Observed biomass, tons per ha (reality)

Error

(estimate – reality)

Absolute Error

10.1

9.2

0.9

0.9

5.7

4.8

0.9

0.9

3.2

4.0

-0.8

0.8

6.7

6.6

0.1

0.1

7.8

7.1

0.7

0.7

9.3

9.1

0.2

0.2

Mean Absolute Error:

0.6

La MAE vous indique la différence à laquelle vous devez vous attendre entre l’estimation et la réalité, mais pas si cette différence prend la forme d’une surestimation ou d’une sous-estimation. Comme la plupart des algorithmes utilisés pour cartographier les variables continues sont très efficaces pour minimiser les biais, la MAE est souvent utilisée pour comparer différentes approches de cartographie d’une variable continue, en considérant comme l’approche qui conduit à la MAE le plus faible comme la « meilleure ».

Une autre mesure de la « précision » pour les variables continues est l’erreur quadratique moyenne (en anglais « Root Mean Square Error », RMSE), qui est calculée comme dans le tableau 13 :

Table 13: Calcul de l’erreur quadratique moyenne.

Mapped biomass, tons per ha (estimate)

Observed biomass, tons per ha (reality)

Error

(estimate – reality)

Squared Error

10.1

9.2

0.9

0.81

5.7

4.8

0.9

0.81

3.2

4.0

-0.8

0.64

6.7

6.6

0.1

0.01

7.8

7.1

0.7

0.49

9.3

9.1

0.2

0.04

Mean Squared Error:

0.47

Root Mean Squared Error:

0.68

La RMSE est plus grande que la MAE (ou égale à celle-ci, dans des cas extrêmement rares), car elle pèse plus lourdement sur les grosses erreurs dans son calcul.
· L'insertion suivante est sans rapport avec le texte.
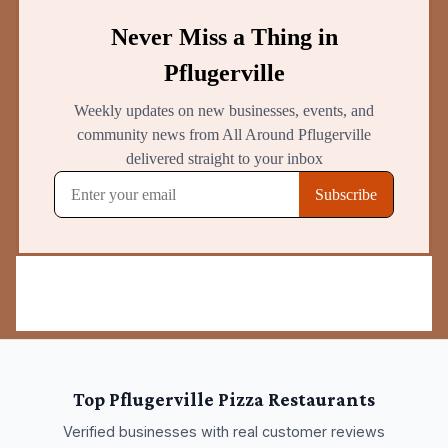
Top
Pflugerville
Pizza Restaurants
Verified businesses with real customer reviews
Les algorithmes qui évitent les erreurs importantes sont donc avantagés lorsqu’ils sont comparés à l’aide de la RMSE, tandis que les algorithmes qui ont souvent des erreurs très faibles, mais occasionnellement des erreurs très importantes ne le sont pas.
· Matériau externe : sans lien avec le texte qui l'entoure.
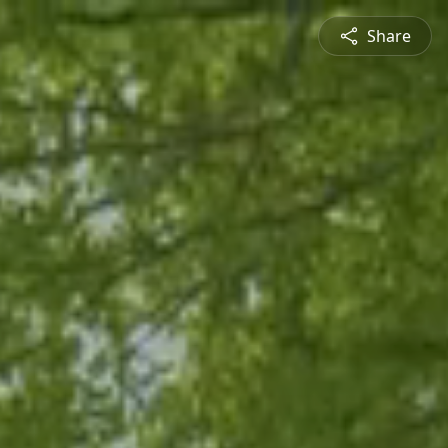
Share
Enfin, une autre valeur généralement rapportée lors de la cartographie d’une variable continue est le coefficient de détermination, ou R2, qui indique dans quelle mesure la variance des valeurs des données de validation (« réalité ») est prévisible à partir des estimations.
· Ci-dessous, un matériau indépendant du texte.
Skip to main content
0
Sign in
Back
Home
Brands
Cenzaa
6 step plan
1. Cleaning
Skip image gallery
Bien qu’il soit important de comprendre pourquoi et comment rendre compte de l’exactitude de toute carte que vous produisez, en termes pratiques, c’est plus facile que ce que l’on pourrait croire dans les sections ci-dessus. La plupart des logiciels utilisés pour le traitement d’images ont des fonctions intégrées pour l’évaluation de l’exactitude, et offrent même souvent une fonctionnalité pour vous aider à créer les données de validation. Si le logiciel que vous utilisez ne vous permet pas de calculer une mesure spécifique (par exemple la MAE, ou le score F1), il vous aidera probablement à exporter les données nécessaires vers un fichier facilement lisible dans Excel, R, ou tout autre logiciel que vous connaissez et que vous pouvez utiliser pour effectuer le reste des calculs manuellement.